まずは、キリンのノンアルビール、ラガーゼロで乾杯だ。
「ぷはぁ、やっぱ、これよね?」
笑いながら箸をとる3人。
もりもり食べ始めるイブを見ながら、貴子ちゃんが話しはじめた。
「でも、このあいだ、たまたま3階のトイレにいたら、入ってきた人の会話が聞こえちゃったんです。

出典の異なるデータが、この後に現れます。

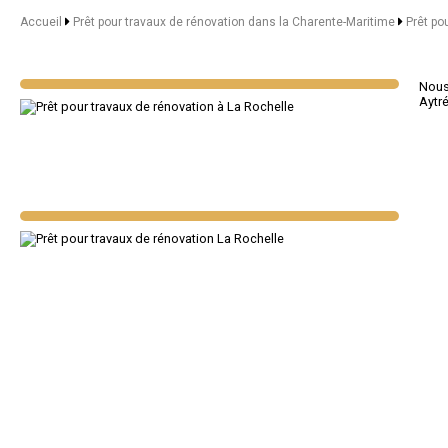
Accueil
Prêt pour travaux de rénovation dans la Charente-Maritime
Prêt po
Nous 
Aytr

『去年も佐藤なんとかのせいで大嵐になったけど、今年も、波浪警報鳴りっぱなしかしら?
ハロー? なんてね!』。
『人前で平気で抱き合っちゃうし、見てて目に痛いわよね?
人騒がせもいい加減にしてほしいわ!』。
多分、チャパリトくんのことを言っていると思うんですけど、あたしもこんな風に言われてるのかって、そう思うと悲しくなります」
箸を置く歩夢の目が三角。
「失礼な奴がいるなぁ!」
イブの目も三角。
「わたしは、平気ですよ。
誰が何と言ったって、最後は、蝶々がわたしたちの味方ですから」
うなずく歩夢。
「あなたがブレイクスルーのイノベーション起こすかもって、言ったじゃん?
ほんとに、そう思ってるの」
貴子ちゃんが首を左に傾ける。
「本当に革新的な研究って、似た道を通るのよ。
最初は笑われる。
『そんなことはない。それは間違ってる。これまでの理論から説明できない』って。
次は、無視される。この時期が、とてもつらい。
でも、最後には認められる。
中には『ぼくが間違ってた』、そう認める人もいるけど、多くの人は謝ったりしない。
だから、自分が正しいと思うなら、その自分を認め続けてあげないと。
自分で自分を見捨てちゃ、だめよ?」
うなずく粘土さん。
女将さんが、箸休めの漬物を持ってきた。
「秋田の友達が送ってきた『いぶりがっこ』。
大根の漬物だけど、食べる?」
「いただきま~す!」
3人の声が揃った。
シラスのさっぱりした味と食感に、いぶりがっこの少し強めの味と固めの歯ごたえが合う。